Key Changes to CCCFA

Significant changes to CCCFA were introduced in stages between 20 December 2019 to 1 December 2021.

The changes were intended to reduce “problem debt”, specifically to try and stop vulnerable consumers getting into debt.

They covered the introduction of penalties for irresponsible lending, interest rate and total cost caps for payday loans, bringing mobile traders into the CCCFA and more notably introducing stricter assessment processes for loan affordability and suitability.

The changes targeted many problem areas including ‘payday loans’, and ‘truck shops’, many of the names that you will see on client’s bank statements. They do not include buy now and pay later schemes at the moment.

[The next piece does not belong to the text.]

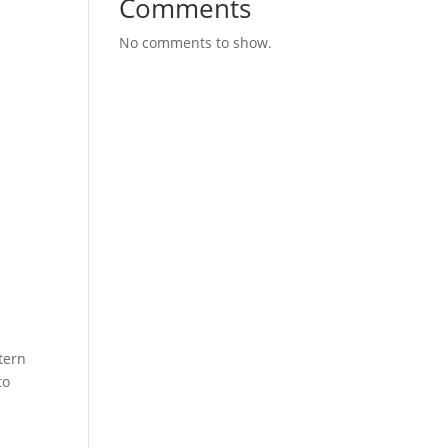
Comments
No comments to show.
tern
to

Some of the key changes are:

  • from 1 December 2021, lenders must now comply with new regulations that set out what they must do when assessing for affordability and suitability. They must also keep records about their process and how they arrived at a decision. They must provide those records to borrowers (or their representatives) upon request, for free within 20 working days.
  • for high cost loans (those that charge 50% interest or more pa) the charge rate is capped at .8% per day (its called a charge cap because it covers interest and fees), compound interest is prohibited, default fees should not exceed $30 in total, the total payable cannot exceed double the amount borrowed and repeat borrowing is prohibited in some circumstances. These rules mostly took effect in June 2021 and effectively disabled the high cost lending industry.
  • lenders are now prohibited from offering further credit to an applicant who has taken two high-cost loans in the past 90 days.